### EXERCISE OBJECTIVE:
Search the listing below for the string "Υποκατάστημα" and show each line that contains it.

### DATA:
----------

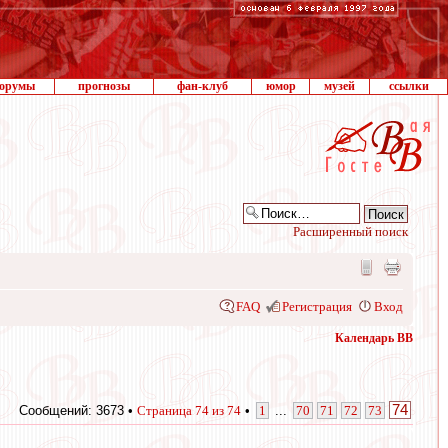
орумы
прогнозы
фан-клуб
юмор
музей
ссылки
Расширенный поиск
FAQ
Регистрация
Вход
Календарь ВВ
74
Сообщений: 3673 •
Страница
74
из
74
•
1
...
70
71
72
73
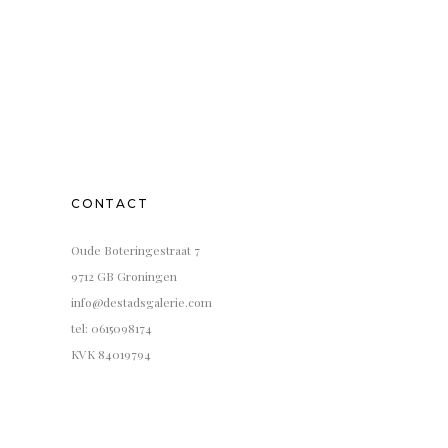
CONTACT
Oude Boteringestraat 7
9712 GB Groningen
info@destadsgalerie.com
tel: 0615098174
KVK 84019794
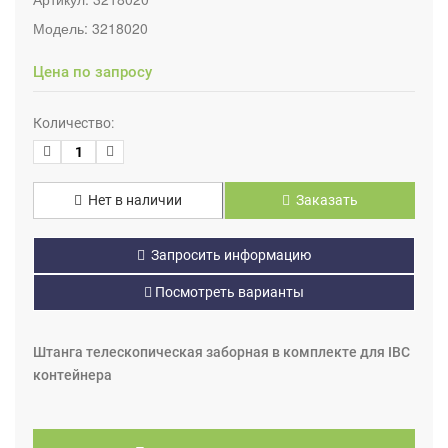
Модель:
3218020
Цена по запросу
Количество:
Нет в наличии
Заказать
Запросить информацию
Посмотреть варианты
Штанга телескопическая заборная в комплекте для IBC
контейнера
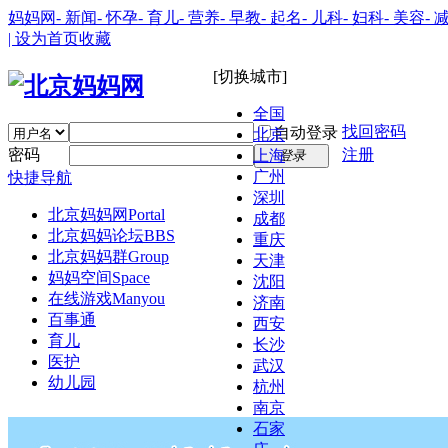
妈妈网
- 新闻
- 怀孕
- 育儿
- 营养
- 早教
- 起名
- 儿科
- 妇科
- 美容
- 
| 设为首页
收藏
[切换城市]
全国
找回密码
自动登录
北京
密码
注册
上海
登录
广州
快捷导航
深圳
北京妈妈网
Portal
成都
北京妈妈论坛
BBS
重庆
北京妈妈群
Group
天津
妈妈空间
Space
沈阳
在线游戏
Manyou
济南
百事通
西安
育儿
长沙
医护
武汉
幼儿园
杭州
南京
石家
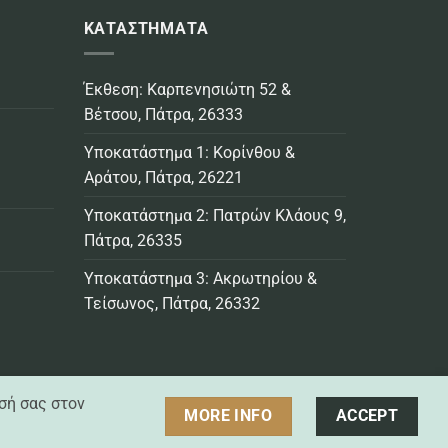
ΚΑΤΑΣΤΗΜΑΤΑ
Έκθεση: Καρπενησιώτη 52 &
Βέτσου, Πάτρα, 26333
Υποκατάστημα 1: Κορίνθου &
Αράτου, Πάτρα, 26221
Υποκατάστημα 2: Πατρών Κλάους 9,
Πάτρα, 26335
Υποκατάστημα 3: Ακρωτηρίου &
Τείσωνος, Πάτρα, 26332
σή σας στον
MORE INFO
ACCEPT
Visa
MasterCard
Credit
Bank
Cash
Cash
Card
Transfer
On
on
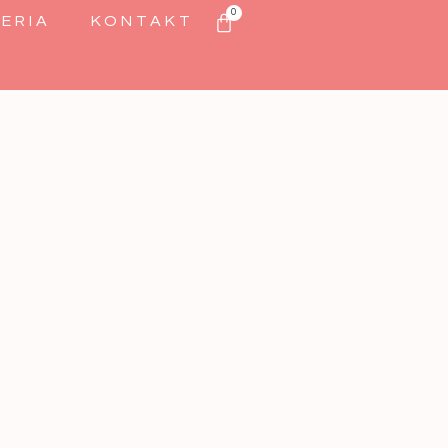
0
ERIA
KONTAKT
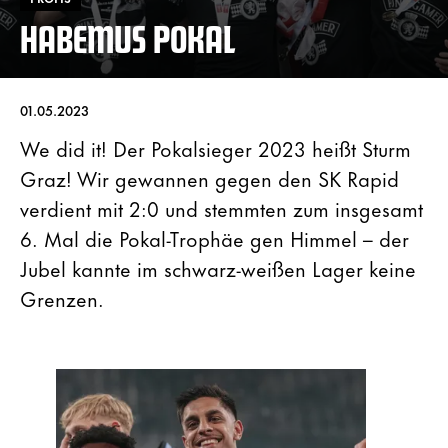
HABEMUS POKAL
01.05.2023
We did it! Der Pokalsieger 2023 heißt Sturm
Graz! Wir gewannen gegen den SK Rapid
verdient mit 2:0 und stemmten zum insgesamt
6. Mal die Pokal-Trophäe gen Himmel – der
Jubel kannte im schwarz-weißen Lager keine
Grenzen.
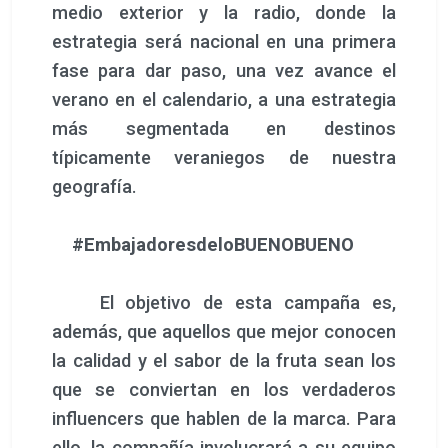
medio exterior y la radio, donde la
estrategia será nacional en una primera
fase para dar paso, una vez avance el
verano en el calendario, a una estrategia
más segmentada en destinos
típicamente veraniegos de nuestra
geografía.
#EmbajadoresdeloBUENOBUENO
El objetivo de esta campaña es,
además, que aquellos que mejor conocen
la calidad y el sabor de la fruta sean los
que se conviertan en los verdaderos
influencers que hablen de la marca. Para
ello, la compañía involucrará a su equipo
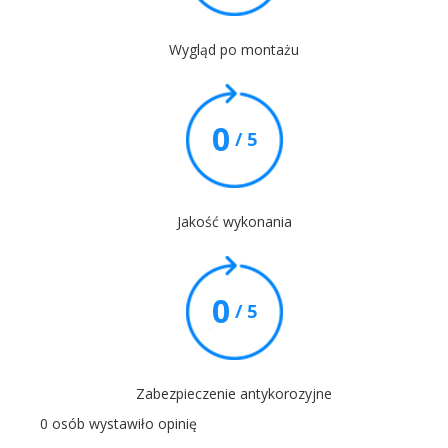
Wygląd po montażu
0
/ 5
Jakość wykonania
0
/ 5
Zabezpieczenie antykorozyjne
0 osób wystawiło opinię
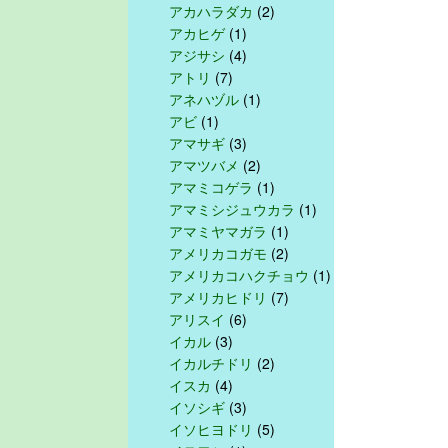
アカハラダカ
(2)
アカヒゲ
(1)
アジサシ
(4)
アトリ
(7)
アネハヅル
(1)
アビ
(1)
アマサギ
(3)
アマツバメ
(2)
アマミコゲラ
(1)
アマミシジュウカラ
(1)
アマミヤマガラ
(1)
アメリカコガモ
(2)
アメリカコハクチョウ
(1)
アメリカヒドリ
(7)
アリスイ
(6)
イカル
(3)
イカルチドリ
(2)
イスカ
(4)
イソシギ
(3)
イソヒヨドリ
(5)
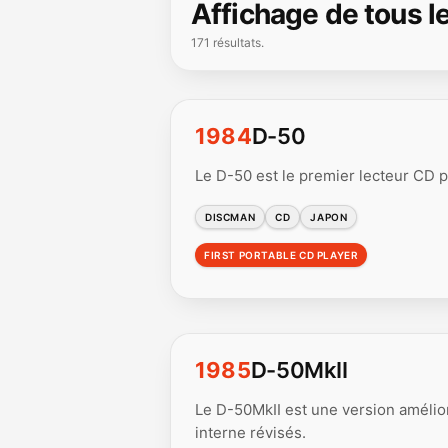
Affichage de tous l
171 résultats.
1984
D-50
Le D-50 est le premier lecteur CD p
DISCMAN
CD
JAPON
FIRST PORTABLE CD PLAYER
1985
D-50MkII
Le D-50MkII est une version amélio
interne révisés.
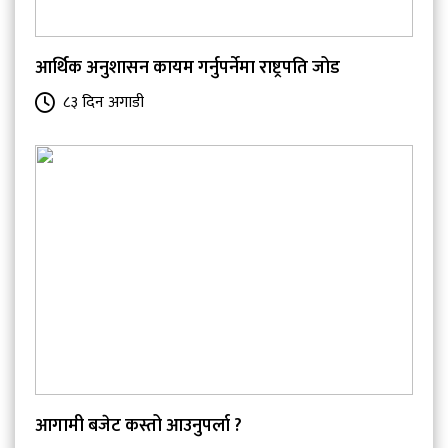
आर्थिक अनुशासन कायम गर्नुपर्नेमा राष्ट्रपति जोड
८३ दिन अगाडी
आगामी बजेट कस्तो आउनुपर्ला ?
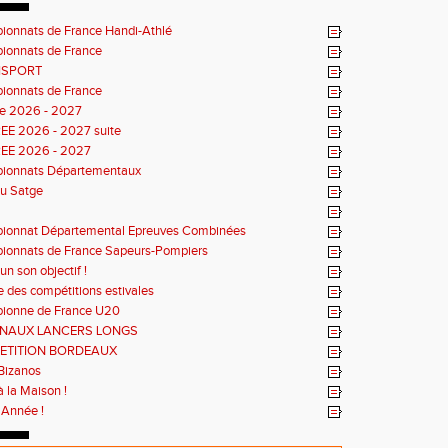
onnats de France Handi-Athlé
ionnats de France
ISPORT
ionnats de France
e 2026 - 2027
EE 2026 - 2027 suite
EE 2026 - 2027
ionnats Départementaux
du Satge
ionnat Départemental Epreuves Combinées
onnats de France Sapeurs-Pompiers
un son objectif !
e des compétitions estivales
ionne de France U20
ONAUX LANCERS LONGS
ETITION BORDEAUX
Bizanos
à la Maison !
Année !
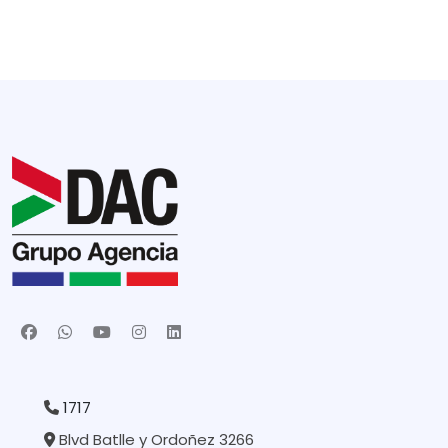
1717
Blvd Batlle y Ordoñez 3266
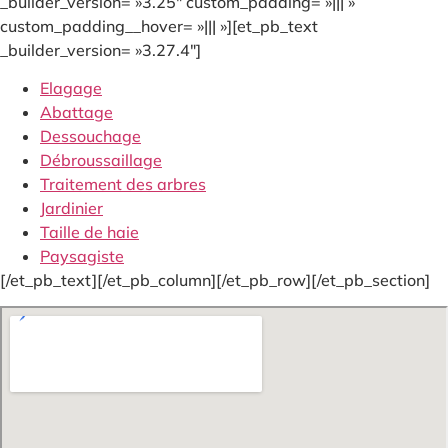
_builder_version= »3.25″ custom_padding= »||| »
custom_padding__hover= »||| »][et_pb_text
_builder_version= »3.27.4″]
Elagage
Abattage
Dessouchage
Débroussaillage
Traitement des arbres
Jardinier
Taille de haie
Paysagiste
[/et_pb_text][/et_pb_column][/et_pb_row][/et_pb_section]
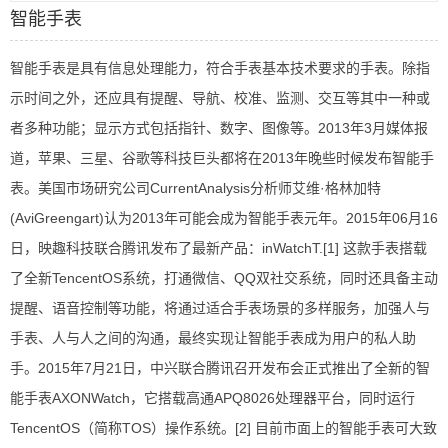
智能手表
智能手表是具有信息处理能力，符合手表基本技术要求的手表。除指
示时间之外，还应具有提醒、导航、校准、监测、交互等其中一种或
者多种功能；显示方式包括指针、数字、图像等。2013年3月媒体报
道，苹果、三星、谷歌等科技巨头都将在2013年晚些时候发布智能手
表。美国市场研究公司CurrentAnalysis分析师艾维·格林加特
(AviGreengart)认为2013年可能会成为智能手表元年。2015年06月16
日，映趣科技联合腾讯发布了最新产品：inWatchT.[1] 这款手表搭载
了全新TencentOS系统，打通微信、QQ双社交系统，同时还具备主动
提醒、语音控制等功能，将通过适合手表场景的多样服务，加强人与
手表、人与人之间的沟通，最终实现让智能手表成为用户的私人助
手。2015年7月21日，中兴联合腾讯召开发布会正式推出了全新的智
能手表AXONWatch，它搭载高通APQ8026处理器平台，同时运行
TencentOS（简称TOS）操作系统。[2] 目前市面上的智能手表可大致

----------

### ANSWER TO THE EXERCISE:
Υποκατάστημα 1: Κορίνθου &
Υποκατάστημα 2: Πατρών Κλάους 9,
Υποκατάστημα 3: Ακρωτηρίου &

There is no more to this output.